Among the entries below, count the lines where the string "Masyarakat" occurs, and give only the number.

Supplied data:
==========

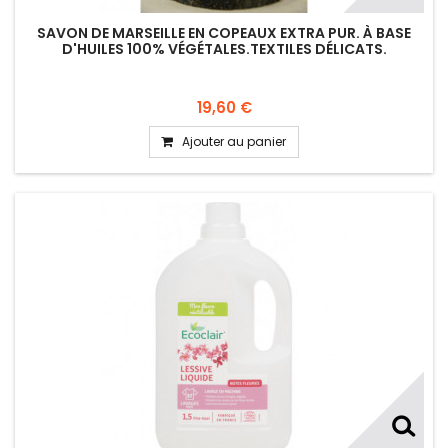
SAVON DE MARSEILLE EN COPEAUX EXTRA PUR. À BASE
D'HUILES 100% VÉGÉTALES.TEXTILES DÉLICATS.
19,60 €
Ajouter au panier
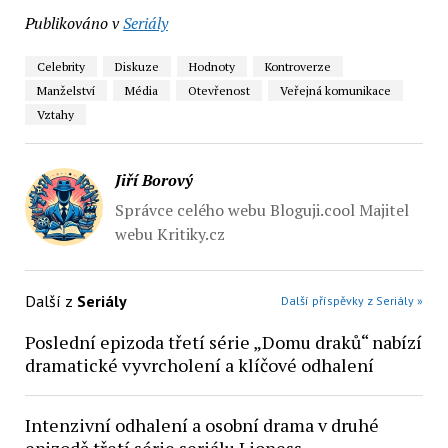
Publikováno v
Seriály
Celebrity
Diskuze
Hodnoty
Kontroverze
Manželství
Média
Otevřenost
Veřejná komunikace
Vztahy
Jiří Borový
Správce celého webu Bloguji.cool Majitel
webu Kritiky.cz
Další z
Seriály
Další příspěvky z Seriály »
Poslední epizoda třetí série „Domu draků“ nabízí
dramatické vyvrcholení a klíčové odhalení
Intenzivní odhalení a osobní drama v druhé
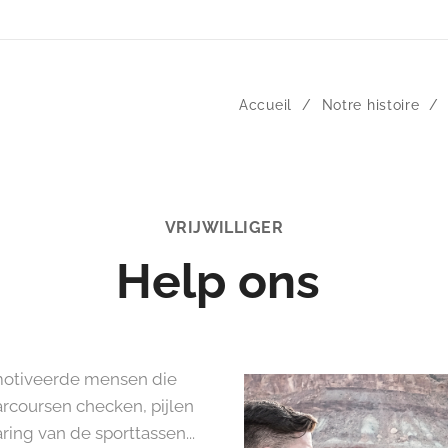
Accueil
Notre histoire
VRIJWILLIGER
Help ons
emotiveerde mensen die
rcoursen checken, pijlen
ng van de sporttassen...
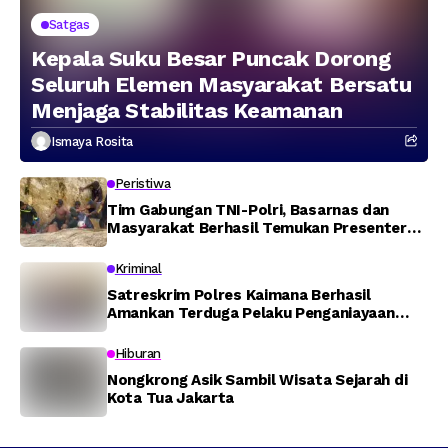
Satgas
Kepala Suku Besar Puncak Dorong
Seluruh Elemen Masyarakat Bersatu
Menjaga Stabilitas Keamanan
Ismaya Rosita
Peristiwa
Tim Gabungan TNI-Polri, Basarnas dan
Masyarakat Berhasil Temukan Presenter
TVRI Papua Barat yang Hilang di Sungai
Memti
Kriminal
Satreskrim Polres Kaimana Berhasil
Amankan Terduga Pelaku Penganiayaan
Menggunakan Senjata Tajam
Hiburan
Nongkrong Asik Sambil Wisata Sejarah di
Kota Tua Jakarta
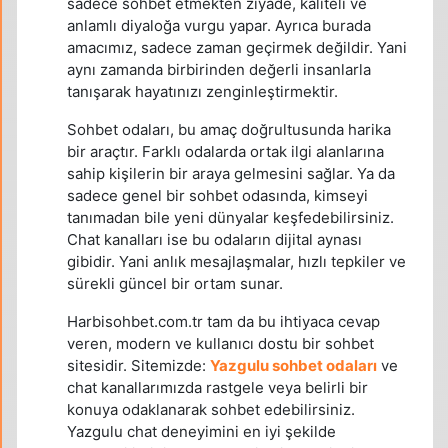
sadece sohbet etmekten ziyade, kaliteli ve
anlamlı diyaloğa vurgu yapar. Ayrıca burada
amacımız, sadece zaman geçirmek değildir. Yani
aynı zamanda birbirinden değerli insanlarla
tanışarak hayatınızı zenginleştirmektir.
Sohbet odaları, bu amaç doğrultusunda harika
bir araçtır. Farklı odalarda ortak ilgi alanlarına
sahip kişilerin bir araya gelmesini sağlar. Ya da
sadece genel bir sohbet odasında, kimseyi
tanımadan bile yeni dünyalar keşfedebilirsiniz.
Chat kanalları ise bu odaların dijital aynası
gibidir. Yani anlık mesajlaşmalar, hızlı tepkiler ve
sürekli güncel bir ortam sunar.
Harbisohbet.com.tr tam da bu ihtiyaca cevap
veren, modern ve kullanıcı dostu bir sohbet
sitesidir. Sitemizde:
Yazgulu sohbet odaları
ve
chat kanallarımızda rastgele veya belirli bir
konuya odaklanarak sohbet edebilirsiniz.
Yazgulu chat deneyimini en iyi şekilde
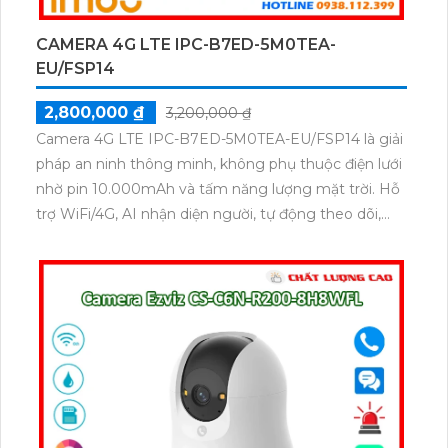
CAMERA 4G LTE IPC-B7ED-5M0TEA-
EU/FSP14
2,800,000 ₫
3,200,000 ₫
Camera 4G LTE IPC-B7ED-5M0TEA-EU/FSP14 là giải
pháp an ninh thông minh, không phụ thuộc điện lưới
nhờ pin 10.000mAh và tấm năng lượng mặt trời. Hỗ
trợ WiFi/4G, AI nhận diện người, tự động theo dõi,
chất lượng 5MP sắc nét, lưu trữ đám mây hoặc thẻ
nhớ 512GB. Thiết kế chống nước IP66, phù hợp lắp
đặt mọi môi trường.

==========

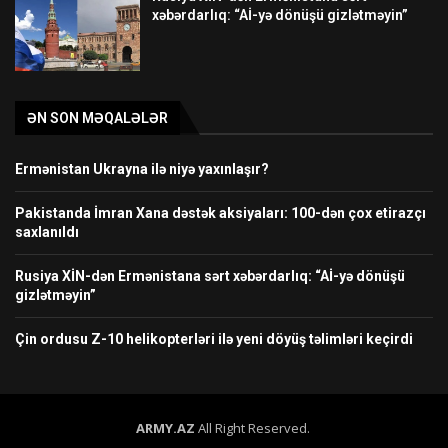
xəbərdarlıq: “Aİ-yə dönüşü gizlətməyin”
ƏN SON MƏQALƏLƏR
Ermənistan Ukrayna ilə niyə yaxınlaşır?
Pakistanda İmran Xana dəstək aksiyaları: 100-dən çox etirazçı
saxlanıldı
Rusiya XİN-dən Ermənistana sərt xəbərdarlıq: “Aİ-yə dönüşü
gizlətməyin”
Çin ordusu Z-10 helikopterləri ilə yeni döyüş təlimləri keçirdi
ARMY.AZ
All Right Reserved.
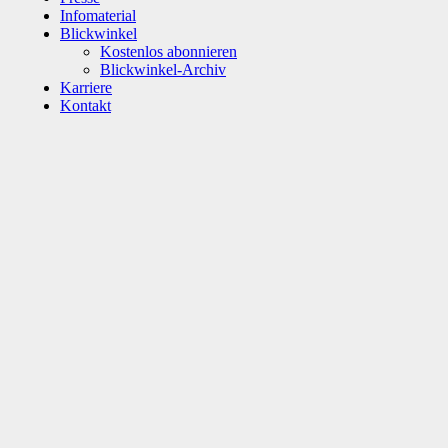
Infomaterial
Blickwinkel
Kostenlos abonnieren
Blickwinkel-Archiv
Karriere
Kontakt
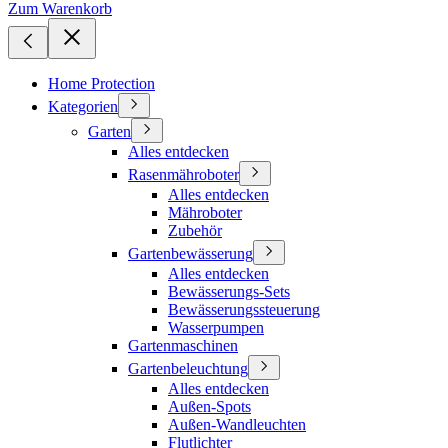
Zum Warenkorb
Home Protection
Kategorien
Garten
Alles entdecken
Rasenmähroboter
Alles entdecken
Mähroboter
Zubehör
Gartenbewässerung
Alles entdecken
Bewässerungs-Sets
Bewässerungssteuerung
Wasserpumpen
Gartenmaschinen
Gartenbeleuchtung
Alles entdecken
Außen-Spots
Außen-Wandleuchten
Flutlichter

==========

Answer for this exercise: 2